JPLeRouzic (u/JPLeRouzic)

JPLeRouzic commented on Ask HN: How are Markov chains so different from tiny LLMs? · Posted by u/JPLeRouzic

aespinoza · a month ago

Would you be willing to write an article comparing the results ? Or share the code you used to test? I am super interested in the results of this experiment.

JPLeRouzic · a month ago

Thanks for your kind words. My code is not really novel, but it is not like the simplistic Markov chain text generators that are found by the ton on the web.

I will further improve my code and publish it when I am satisfied on my Github account.

It started as a Simple Language Model [0] as they differ from ordinary Markov generators by incorporating a crude prompt mechanism and a kind of very basic attention mechanism named history. My SLM uses Partial Matching (PPM). The one in the link is character-based and is very simple, but mine uses tokens and is 1300 C lines long.

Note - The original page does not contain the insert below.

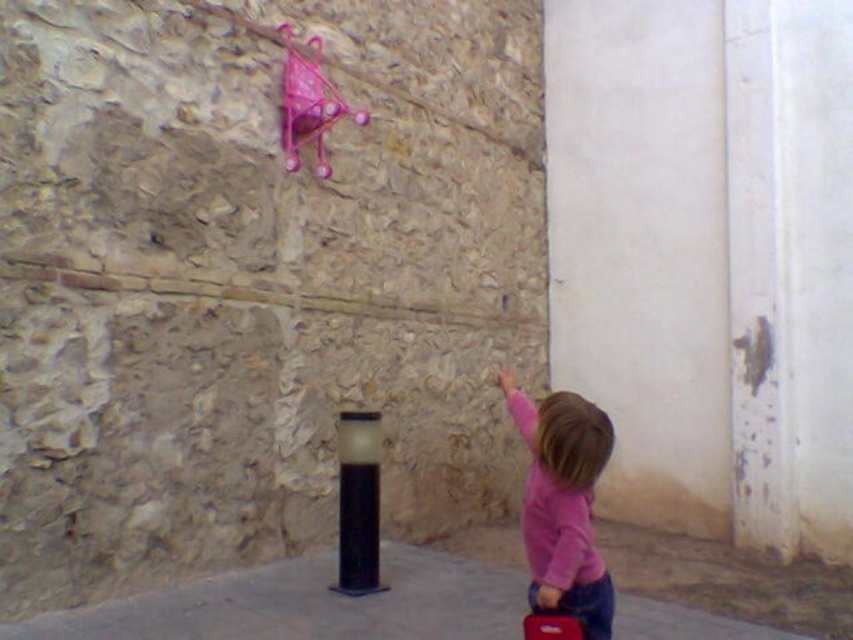 You are a delivery person trying to pass between the pink matte shirt at center and the black matte pole at center. The delivery cart you are pushing is 1.2 meters wide. Can you fit through the space between them?

The pink matte shirt at center is wider than the black matte pole at center, but the question is about the space between them. Since the objects description only provides information about their widths and not the distance between them, we cannot determine if the 1.2 meter wide delivery cart can fit through the space. Additional information about the distance between the two objects is needed to answer this question accurately.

The tokenizer tracks the end of sentences and paragraphs.

I didn't use part-of-a-word algorithms as LLMs do, but it's trivial to incorporate. Tokens are represented by a number (again as in LLMs), not a character chain.

I use Hash Tables for the Model.

There are several mechanisms used for fallbacks when the next state function fails. One of them uses the prompt. It is not demonstrated here.

Several other implemented mechanisms are not demonstrated here, like model pruning, skip-grams. I am trying to improve this Markov text generator, and some tips in the comments will be of great help.

But my point is not to make an LLM, it's just that LLMs produce good results not because of their supposedly advanced algorithms, but because of two things:

- There is an enormous amount of engineering in LLMs, whereas usually there is nearly none in Markov text generators, so people get the impression that Markov text generators are toys.

- LLMs are possible because they use impressive hardware improvements over the last decades. My text generator only uses 5MB of RAM when running this example! But as commentators told, the size of the model explodes quickly, and this is a point I should improve in my code.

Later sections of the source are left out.